Hrvatski Telekom Prva liga
- Season: 2020–21
- Dates: 14 August 2020 – 22 May 2021
- Champions: Dinamo Zagreb
- Relegated: Varaždin
- Champions League: Dinamo Zagreb
- Europa Conference League: Osijek Rijeka Hajduk Split
- Matches: 180
- Goals: 456 (2.53 per match)
- Top goalscorer: Ramón Miérez (22)
- Biggest home win: Dinamo Zagreb 6–0 Lokomotiva
- Biggest away win: Varaždin 0–5 Dinamo Zagreb
- Highest scoring: Gorica 3–4 Dinamo Zagreb Gorica 3–4 Rijeka

= 2020–21 Croatian First Football League =

The 2020–21 Croatian First Football League (officially Hrvatski Telekom Prva liga for sponsorship reasons) was the 30th season of the Croatian First Football League, the top national championship for men's association football teams in Croatia, since its establishment in 1992. The season started on 14 August 2020 and finished on 22 May 2021.

The season began with games being played behind closed doors due to the COVID-19 pandemic.

==Teams==
On 20 May 2020, Croatian Football Federation announced that the first stage of licensing procedure for 2020–21 season was complete. For the 2020–21 Prva HNL, ten clubs were issued a top level license: Dinamo Zagreb, Gorica, Hajduk Split, Istra 1961, Lokomotiva, Osijek, Rijeka, Slaven Belupo, Šibenik and Varaždin. All of these clubs except Šibenik and Varaždin were also issued a license for participating in UEFA competitions. In the second stage of licensing, clubs that were not licensed in the first stage could appeal on the decision. On 17 June 2020, Croatian Football Federation announced that the licensing procedure for 2020–21 season was complete. Inter Zaprešić and Orijent 1919 were also issued a top level license after appeal process.

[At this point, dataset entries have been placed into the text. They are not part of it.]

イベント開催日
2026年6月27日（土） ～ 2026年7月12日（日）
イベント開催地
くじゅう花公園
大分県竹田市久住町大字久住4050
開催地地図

===Stadia and locations===

| Dinamo Zagreb | Gorica | Hajduk Split | Istra 1961 |
| Stadion Maksimir | Gradski stadion Velika Gorica | Stadion Poljud | Stadion Aldo Drosina |
| Capacity: 35,123 | Capacity: 5,000 | Capacity: 34,198 | Capacity: 9,800 |
| Lokomotiva | Dinamo LokomotivaGoricaHajduk SplitIstra 1961OsijekRijekaSlavenŠibenikVaraždin Locations of teams in 2020–21 Prva HNL |  | Osijek |
| Stadion Kranjčevićeva | Stadion Gradski vrt |
| Capacity: 5,350 | Capacity: 17,061 |
| Rijeka | Slaven Belupo | Šibenik | Varaždin |
| Stadion Rujevica | Stadion Ivan Kušek-Apaš | Stadion Šubićevac | Stadion Varteks |
| Capacity: 8,279 | Capacity: 3,205 | Capacity: 3,412 | Capacity: 8,850 |

| Team | City | Stadium | Capacity | Ref. |
|---|---|---|---|---|
| Dinamo Zagreb | Zagreb | Maksimir | 35,123 |  |
| Gorica | Velika Gorica | ŠRC Velika Gorica | 8,000 |  |
| Hajduk Split | Split | Poljud | 34,198 |  |
| Istra 1961 | Pula | Stadion Aldo Drosina | 9,800 |  |
| Lokomotiva | Zagreb | Kranjčevićeva^{1} | 5,350 |  |
| Osijek | Osijek | Gradski vrt | 17,061 |  |
| Rijeka | Rijeka | Rujevica | 8,279 |  |
| Slaven Belupo | Koprivnica | Stadion Ivan Kušek-Apaš | 3,205 |  |
| Šibenik | Šibenik | Šubićevac | 3,412 |  |
| Varaždin | Varaždin | Stadion Varteks | 8,850 |  |

- ^{1} Lokomotiva host their home matches at Stadion Kranjčevićeva. The stadium is originally the home ground of third-level side NK Zagreb.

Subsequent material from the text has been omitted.